What to work on: The entries below need to be written out exactly, with no pictures included.

Records for this exercise:
● ● ●
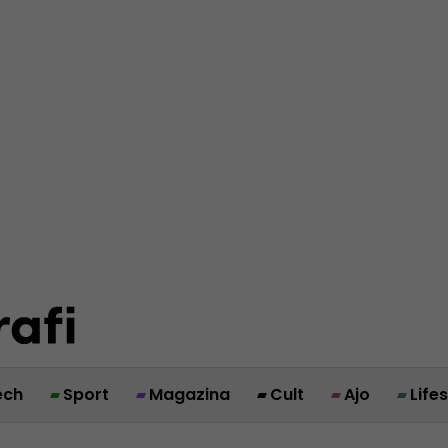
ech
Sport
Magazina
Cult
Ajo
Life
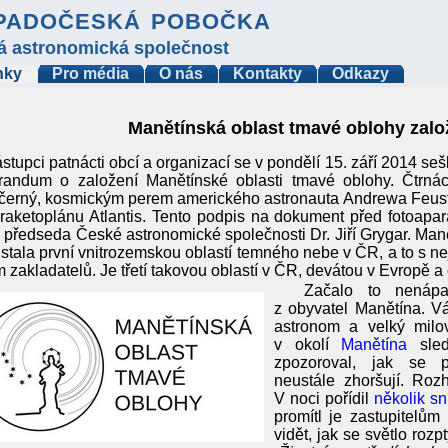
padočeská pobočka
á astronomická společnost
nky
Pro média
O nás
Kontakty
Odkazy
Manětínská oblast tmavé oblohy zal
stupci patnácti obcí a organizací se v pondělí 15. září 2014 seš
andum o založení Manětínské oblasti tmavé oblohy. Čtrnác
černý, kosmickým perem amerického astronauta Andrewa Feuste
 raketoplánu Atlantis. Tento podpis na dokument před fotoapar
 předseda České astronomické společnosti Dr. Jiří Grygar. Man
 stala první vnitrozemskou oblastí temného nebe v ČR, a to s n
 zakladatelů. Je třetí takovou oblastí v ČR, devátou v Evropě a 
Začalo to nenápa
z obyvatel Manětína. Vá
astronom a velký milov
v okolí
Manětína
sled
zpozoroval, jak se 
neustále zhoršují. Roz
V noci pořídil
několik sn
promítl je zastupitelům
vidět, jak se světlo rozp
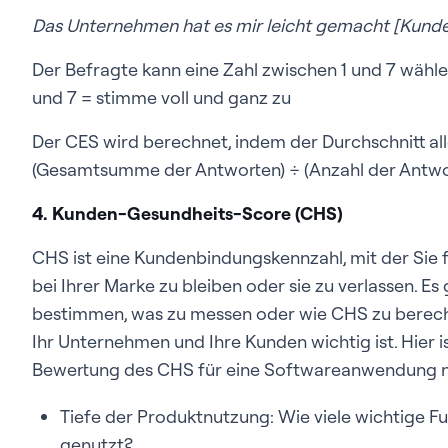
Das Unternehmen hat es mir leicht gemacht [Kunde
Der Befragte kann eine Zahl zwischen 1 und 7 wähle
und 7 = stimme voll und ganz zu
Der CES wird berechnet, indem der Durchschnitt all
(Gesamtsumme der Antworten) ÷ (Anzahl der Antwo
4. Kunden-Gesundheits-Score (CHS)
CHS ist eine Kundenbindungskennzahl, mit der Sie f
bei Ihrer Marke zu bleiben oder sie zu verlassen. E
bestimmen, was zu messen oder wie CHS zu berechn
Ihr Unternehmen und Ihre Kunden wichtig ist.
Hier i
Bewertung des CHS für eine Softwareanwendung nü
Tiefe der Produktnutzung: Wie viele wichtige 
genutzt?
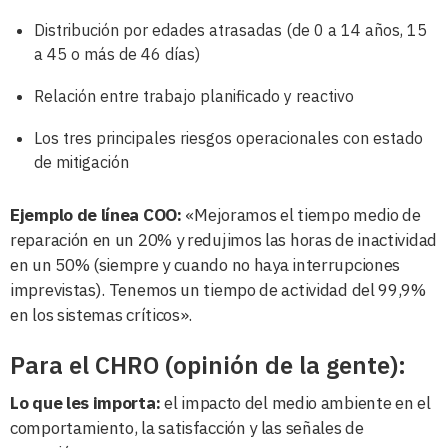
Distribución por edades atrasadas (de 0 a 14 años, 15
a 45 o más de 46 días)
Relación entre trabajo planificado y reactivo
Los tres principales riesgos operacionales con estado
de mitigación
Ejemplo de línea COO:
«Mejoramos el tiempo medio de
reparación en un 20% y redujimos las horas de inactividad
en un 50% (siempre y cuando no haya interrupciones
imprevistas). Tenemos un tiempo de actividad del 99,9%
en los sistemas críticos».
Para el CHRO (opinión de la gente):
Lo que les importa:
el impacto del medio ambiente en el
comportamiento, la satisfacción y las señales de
● ● ●
Result:
ech
Sport
Magazina
Cult
Ajo
Life
padočeská pobočka
á astronomická společnost
nky
Pro média
O nás
Kontakty
Odkazy
Manětínská oblast tmavé oblohy zal
stupci patnácti obcí a organizací se v pondělí 15. září 2014 seš
andum o založení Manětínské oblasti tmavé oblohy. Čtrnác
černý, kosmickým perem amerického astronauta Andrewa Feuste
 raketoplánu Atlantis. Tento podpis na dokument před fotoapar
 předseda České astronomické společnosti Dr. Jiří Grygar. Man
 stala první vnitrozemskou oblastí temného nebe v ČR, a to s n
 zakladatelů. Je třetí takovou oblastí v ČR, devátou v Evropě a 
Začalo to nenápa
z obyvatel Manětína. Vá
astronom a velký milov
v okolí
Manětína
sled
zpozoroval, jak se 
neustále zhoršují. Roz
V noci pořídil
několik sn
promítl je zastupitelům
vidět, jak se světlo rozp
Das Unternehmen hat es mir leicht gemacht [Kunde
Der Befragte kann eine Zahl zwischen 1 und 7 wähle
und 7 = stimme voll und ganz zu
Der CES wird berechnet, indem der Durchschnitt all
(Gesamtsumme der Antworten) ÷ (Anzahl der Antwo
4. Kunden-Gesundheits-Score (CHS)
CHS ist eine Kundenbindungskennzahl, mit der Sie f
bei Ihrer Marke zu bleiben oder sie zu verlassen. E
bestimmen, was zu messen oder wie CHS zu berechn
Ihr Unternehmen und Ihre Kunden wichtig ist.
Hier i
Bewertung des CHS für eine Softwareanwendung nü
Tiefe der Produktnutzung: Wie viele wichtige 
genutzt?
Distribución por edades atrasadas (de 0 a 14 años, 15
a 45 o más de 46 días)
Relación entre trabajo planificado y reactivo
Los tres principales riesgos operacionales con estado
de mitigación
Ejemplo de línea COO:
«Mejoramos el tiempo medio de
reparación en un 20% y redujimos las horas de inactividad
en un 50% (siempre y cuando no haya interrupciones
imprevistas). Tenemos un tiempo de actividad del 99,9%
en los sistemas críticos».
Para el CHRO (opinión de la gente):
Lo que les importa:
el impacto del medio ambiente en el
comportamiento, la satisfacción y las señales de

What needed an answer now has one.